3. Orient Cosmetics Ltd. V. DCIT (70 TTJ 490) (Madras)
    Assessment year 1988-89 & 1989-90, Order dated 6th August, 1999

ISSUE :

  • When assessee is conducting trial runs only and no manufacture, purchase or sale takes place expenses incurred are allowable or sale takes place expenses incurred are allowable as deduction ?

  • Whether on the above facts depreciation and investment allowance are admissible ?

HELD :

  • There was no commercial activity during the relevant previous year. It was stated in Director's report that plant has not fully gone into commercial production nor the assessee was engaged in trading activity. It was only conducting trial runs for a short period. There was no manufacture, purchase or sale of finished goods. Expenses incurred by assessee not allowable as deduction.

  • Investment allowance is admissible when the plant and machinery owned by the assessee is wholly used for the purpose of business carried on by him. Business implies continuous activity in carrying on a particular trade or a vocation. Assessee was only conducting trial runs and no commercial activity is carried on and therefore, depreciation and investment allowance are not admissible.

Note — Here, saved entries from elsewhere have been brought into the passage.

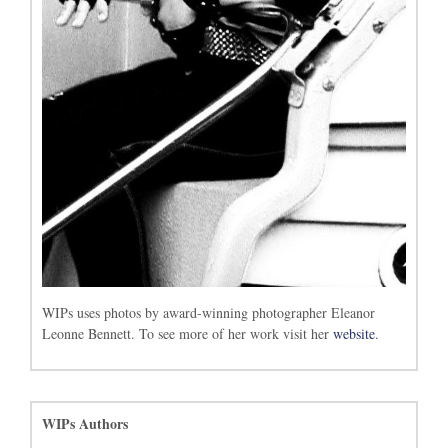
WIPs uses photos by award-winning photographer Eleanor
Leonne Bennett. To see more of her work visit her
website
.
WIPs Authors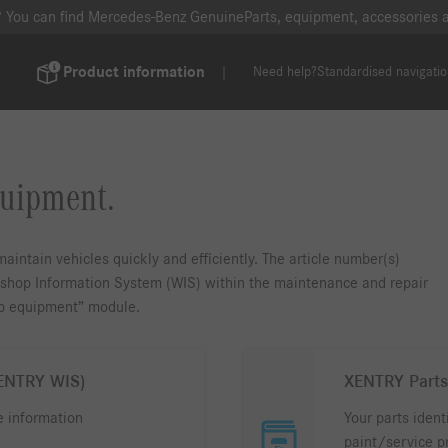
? You can find Mercedes-Benz GenuineParts, equipment, accessories
Product information
Need help?
Standardised navigati
quipment.
aintain vehicles quickly and efficiently. The article number(s)
rkshop Information System (WIS) within the maintenance and repair
op equipment” module.
XENTRY WIS)
XENTRY Parts
e information
Your parts ident
paint/service p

4. DCIT vs Wolkem (P) Ltd. (70 TTJ 573) (Jodhpur)
    Assessment year 1986-87, Order dated 28th February, 2000

ISSUE :

  • Whether deduction of investment allowance has to be allowed before deduction u/s. 80HHC of the Act ?

HELD :

  • The provisions of section 80AB are clearly attracted in relation to computation of deduction allowable under any of the provisions appearing in Chapter VI-A including deduction allowable under section 80HHC. Section 80B(5) defined "gross total income" which means total income computed in accordance with the provisions of this Act before making any deduction under VI-A. Therefore, investment allowance has to be reduced before allowing deduction u/s. 80HHC of the Act.

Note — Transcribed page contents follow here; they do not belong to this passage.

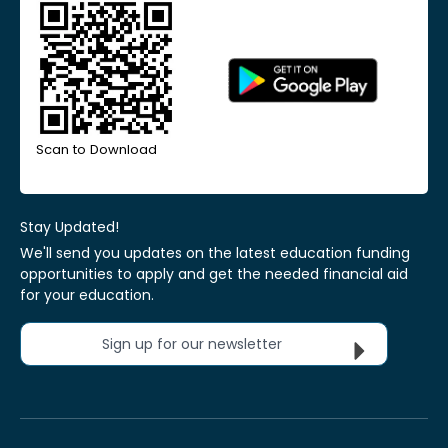
Scan to Download
Stay Updated!
We'll send you updates on the latest education funding
opportunities to apply and get the needed financial aid
for your education.
Sign up for our newsletter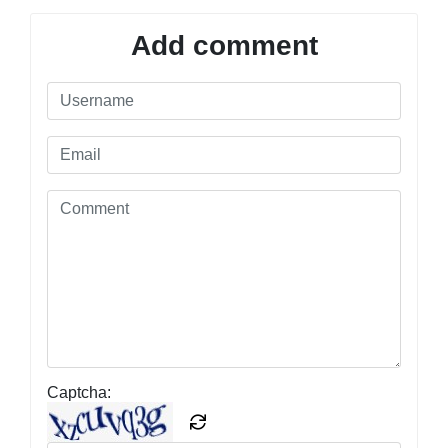
Add comment
Captcha:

5. Lupin Agrochemical (I) Ltd. V. DCIT (70 TTJ 723) (Mumbai)
    Assessment year 1990-91 to 1993-94, Order dated 29th October, 1999

ISSUE :

  • Whether interest and commission incomes are to be excluded while 
    computing profits u/s. 801 of the Act ?

HELD :

  • Deduction u/s. 801 is allowable only in respect of profits derived from the industrial undertaking. Interest income derived by investing money in banks, be it out of borrowed money or otherwise, is an independent source of income and not an income derived from industrial undertaking. Similarly, income from commission is an independent source of income. Therefore, interest and commission income are not to be taken into account for computing deduction u/s 801.

6. Lavrids Knudsen Maskinfabrik (I) Ltd. V. ACIT (77 ITD) 212 (PUNE - SMC)
    Assessment Year 1993-94, Order dated April 18, 2000

BRIEF FACTS : 

  • Assessee Company allotted certain shares to LKM Denmark. RBI permitted assessee to open foreign exchange account in Denmark. Assessee received equity contribution from LKM Denmark out of which payment were made suppliers for machinery purchased. On foreign exchange fluctuations assessee had a gain.

ISSUES :

  • Whether gain received as above is a capital receipt ?

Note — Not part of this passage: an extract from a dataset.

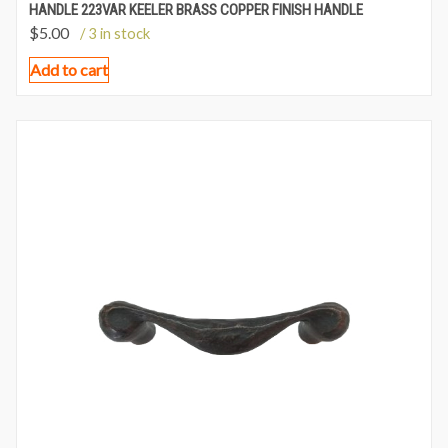
HANDLE 223VAR KEELER BRASS COPPER FINISH HANDLE
$
5.00
/ 3 in stock
Add to cart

  • Whether gain received as above is a capital receipt ?

  • Whether gain can be treated as causal receipt u/s 10(3) of 
    the Income-tax Act ?

HELD :

  • When foreign exchange was obtained not in course of trading but for the purpose of allotment of equity, fluctuation gain would be a capital receipt and not a revenue receipt.

  • Section 10(3) not being a charging provision; it is impermissible to bring to tax under section 10(3) of the Income-tax Act. When such receipt was capital receipt, it was wrong to treat it as income in hands of assessee and bring it to tax under section 10(3).